The court’s three most conservative justices ­– Justices Samuel A. Alito Jr., Clarence Thomas, and Neil M. Gorsuch – said as much in their concurring opinion. “This decision might as well be written on the dissolving paper sold in magic shops,” Justice Alito wrote. “If the city wants to get around today’s decision, it can simply eliminate the never-used exemption power. If it does that, then, voilà, today’s decision will vanish — and the parties will be back where they started.”


So, while the Supreme Court ruled in favor of Catholic Social Services, the nebulous and open-ended decision showed that even a 6-3 conservative majority on the Supreme Court was reluctant to bring about a decisive and far-reaching ruling in favor of religious freedoms.

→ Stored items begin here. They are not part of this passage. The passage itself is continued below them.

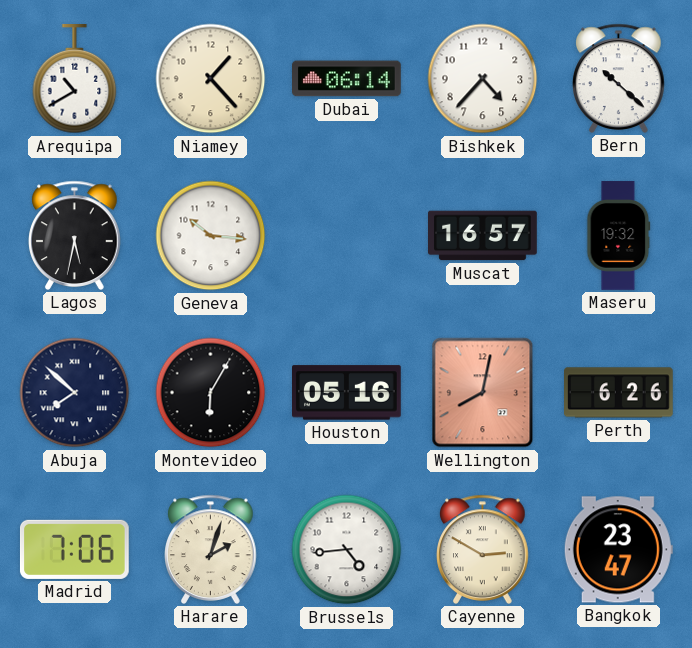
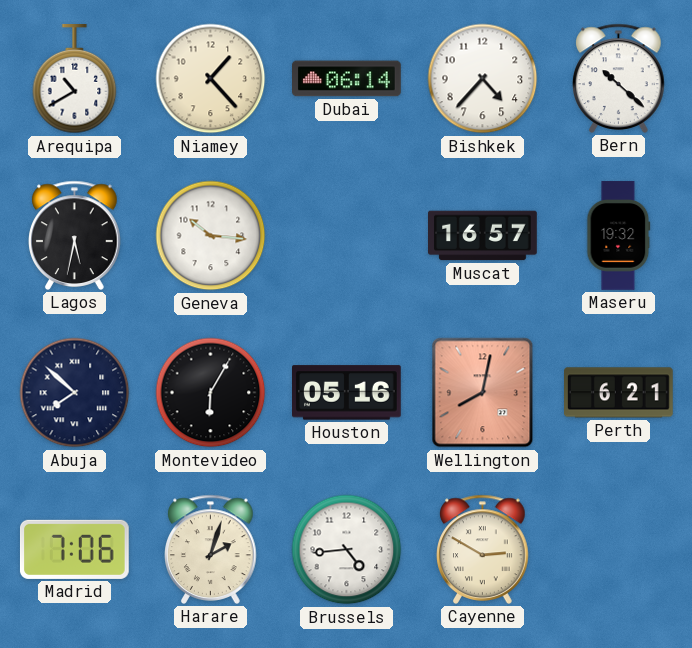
Perth: 6:26 -> 6:21
Bangkok: 23:47 -> none
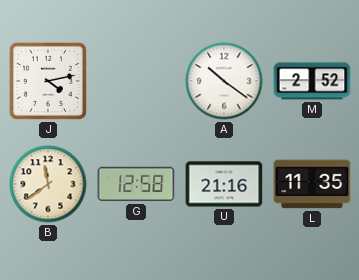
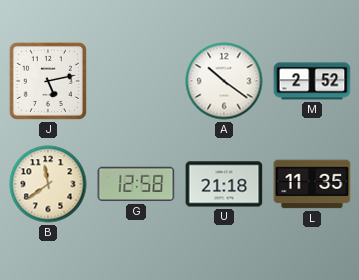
J: 4:13 -> 5:13
U: 21:16 -> 21:18
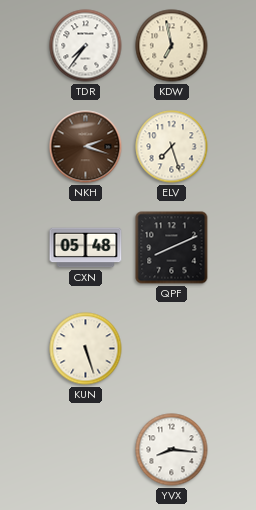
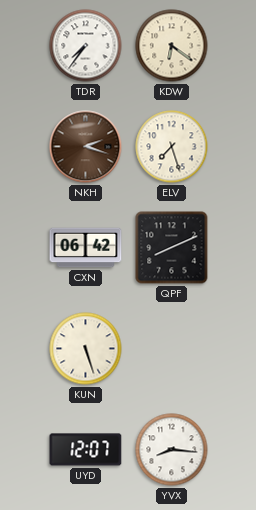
KDW: 6:58 -> 6:21
CXN: 05:48 -> 06:42
UYD: none -> 12:07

We are now nearing two decades of LGBTQ+ support by the Supreme Court beginning with Lawrence v. Texas in 2003. That decision ruled that a Texas state law criminalizing sexual contact between consenting adults of the same sex was unconstitutional and invalidated similar laws in a dozen other states. In 2015, the court ruled in Obergefell v. Hodges that state bans on same-sex marriage were unconstitutional under the due process and equal protection clauses of the Fourteenth Amendment. A 2020 decision in Bostock v. Clayton County ruled the 29 states that permitted employment discrimination based upon gender identity or sexual orientation were in violation of Title VII.  


Two in three Americans – approximately 67% – support same-sex marriage according to 2020 Gallup polling. A 2020 Public Religion Research Institute (PRRI) survey found strong support for the inclusion of protections against discrimination based on gender identity or sexual orientation. Seventy percent of respondents, with majorities across political, geographic, age, and ideological differences, supported LGBTQ+ equality. Both polls document increasing acceptance when compared to prior years.   


With the majority of Americans supporting LGBTQ+ rights, the Evangelical Christian majority deny that the majority of America supports their equality. Even with a 6-3 conservative majority on the Supreme Court – along with scores of conservative appointees in the lower courts – the rights of the LGBTQ+ community continues to become a normalized part of American society. These rulings are victories for the LGBTQ+ community and American society as a whole.